In response:  People who make this statement have been doing “something” for over 150 years, to the tune of 20,000 federal, state and local laws. Despite all that, they are insisting “nothing” has been done, an admission that they believe it was all worthless, pointless and to no effect.

They are absolutely correct.

This demonstrates two things.

First, that people with no knowledge of the subject shouldn’t be attempting to create legislation.

Second, that all those laws should be repealed.

Every single one.

3 thoughts on “Requirements for behavioral laws

  1. The fact that they don’t work is a good reason to repeal them. The fact that there are too many for anyone to know what they are is also a good reason to repeal them (see The Federalist #62).

    But the best reason of all is the one that wasn’t mentioned: the fact that they all violate the Constitution.

  2. That is actually a fourth component to behavioral laws as Paul Koning suggests; the laws should be knowable. And over arching the four components, he is right completely that they violate the Constitution.

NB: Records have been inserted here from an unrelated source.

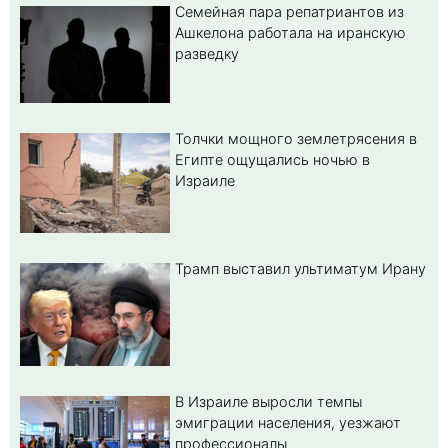
Семейная пара репатриантов из
Ашкелона работала на иранскую
разведку
Толчки мощного землетрясения в
Египте ощущались ночью в
Израиле
Трамп выставил ультиматум Ирану
В Израиле выросли темпы
эмиграции населения, уезжают
профессионалы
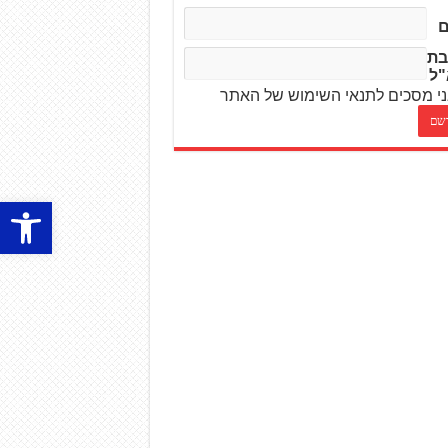
בת
"ל
י מסכים לתנאי השימוש של האתר
פתח סרגל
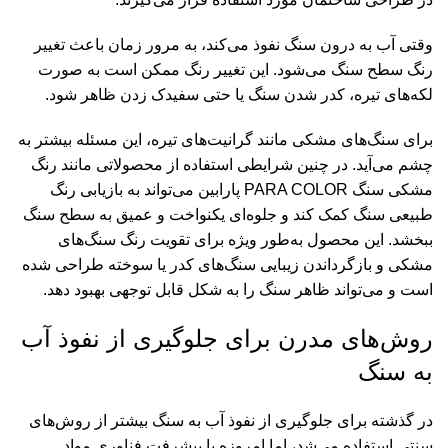
وقتی آب به درون سنگ نفوذ می‌کند، به مرور زمان باعث تغییر
رنگ سطح سنگ می‌شود. این تغییر رنگ ممکن است به صورت
لکه‌های تیره، کدر شدن سنگ یا حتی سفیدک زدن ظاهر شود.
برای سنگ‌های مشکی مانند گرانیت‌های تیره، این مسئله بیشتر به
چشم می‌آید. در چنین شرایطی استفاده از محصولاتی مانند رنگ
مشکی سنگ PARA COLOR پارابین می‌تواند به بازیابی رنگ
طبیعی سنگ کمک کند و جلوه‌ای یکنواخت و عمیق به سطح سنگ
ببخشد. این محصول به‌طور ویژه برای تقویت رنگ سنگ‌های
مشکی و بازگرداندن زیبایی سنگ‌های کدر یا سوخته طراحی شده
است و می‌تواند ظاهر سنگ را به شکل قابل توجهی بهبود دهد.
روش‌های مدرن برای جلوگیری از نفوذ آب
به سنگ
در گذشته برای جلوگیری از نفوذ آب به سنگ بیشتر از روش‌های
سنتی استفاده می‌شد، اما امروزه با پیشرفت فناوری مواد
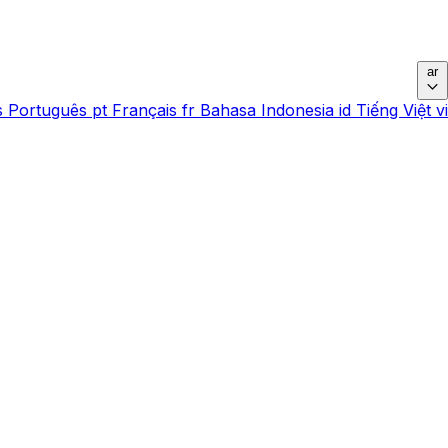
ar
s
Português
pt
Français
fr
Bahasa Indonesia
id
Tiếng Việt
vi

    • Yes, that’s Madison’s point in Federalist 62:

      “It will be of little avail to the people that the laws are made by men of their own choice if the laws be so voluminous that they cannot be read, or so incoherent that they cannot be understood; if they be repealed or revised before they are promulgated, or undergo such incessant changes that no man, who knows what the law is today, can guess what it will be tomorrow. Law is defined to be a rule of action; but how can that be a rule, which is little known, and less fixed?” — James Madison (in Federalist #62).

      Nowadays, it’s easy to demonstrate that the laws are not knowable: the Federal Register runs at least 200 pages every day. I say that no person in the USA knows what the laws are (note that “laws” includes regulations promulgated under color of law) since no one has the resources or patience to read that much crud every day.